What is the story about?
Sanjana, a wealthy girl, lives with her mother at a bungalow in Kodaikanal named Victoria 17. She runs the house as a homestay, where guests from varying walks of life keep checking in. Unfortunately, they never get to check out as Sanjana is a closeted serial killer. When Siddharth, a writer, comes visiting, she falls in love with him. Will love save Sanjana, or will she have to come to terms with her karma?
If James Joyce wrote The Portrait of An Artist as a Young Man many decades ago, this film could’ve also been titled The Portrait of a Young Girl as a Serial Killer. Somewhere, hidden in this film, is the fantastic premise of going into the past of a serial killer. Director Arnab Riingo Banerjee, who has also written this film, sets up Sanjana as a serial killer right from the first scene and then works backwards to find her origin story. Unfortunately, however, the screenplay is amateurishly written, with the vacuous dialogues often serving as unintentional comedic gold. Sanjana’s obsession with punishing people who cheat is obviously rooted in her past, but the director pushes this aspect to its extremes, and ultimately this film becomes tiring to watch. Also, the ending is just a tired ruse to show that everyone has a dark side and nobody’s perfect—an apt example of sloppy writing.
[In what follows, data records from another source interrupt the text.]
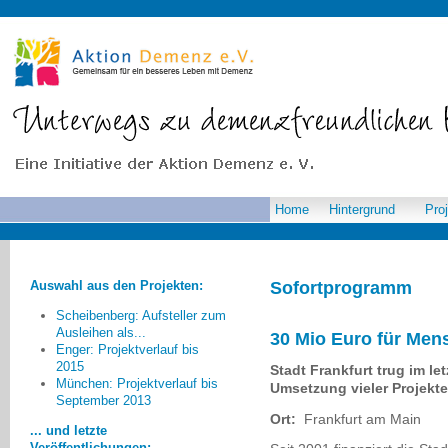
Home
Hintergrund
Pro
Auswahl aus den Projekten:
Sofortprogramm
Scheibenberg: Aufsteller zum
Ausleihen als...
30 Mio Euro für Me
Enger: Projektverlauf bis
2015
Stadt Frankfurt trug im le
[Wichtig ist:] ...
München: Projektverlauf bis
Umsetzung vieler Projekte
September 2013
Nicht nachlassen, Betroffene
Ort:
Frankfurt am Main
ausfindig zu machen und den
... und letzte
Angehörigen ebenso zu helfen.
Veröffentlichungen:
Pritha Sengupta is severely hamstrung by the bad screenplay, but puts in a competent performance as Sanjana. Shaheb Bhattacharjee is okay as Siddharth, a writer with his own manipulative streak. The rest of the cast portray characters who are mostly Sanjana’s victims, so they have nothing much to do apart from showcasing their mean sides.
Music & Other Departments
Banerjee himself has shot and edited the entire film, and it seems he used a smartphone to shoot it, because of the irritating recurrence of wide-angle shots that keep hovering around the characters for no reason—a trait that reminds you of Ram Gopal Varma's recent films. The track “Ochena Shahor” by Iman Maitra is okay.
You can’t really recall any highlights in this film, but some of the dialogues are so cringeworthy that they become hilarious highlights in their own right. In one memorable instance, Sanjana asks one of her victims what he does for a living, to which he points to his girlfriend and replies, “I’m a lover-boy and I love her.”
It’s impossible to pick out one drawback from a film that has too many of them. If the storyline is not coherent enough, the idea of Sanjana wreaking havoc on her guests simply because she was wronged in her childhood is too problematic.
Did I enjoy it?
Do I recommend it?
No. Watch this only if you want to see a low-fi take on the serial killing genre.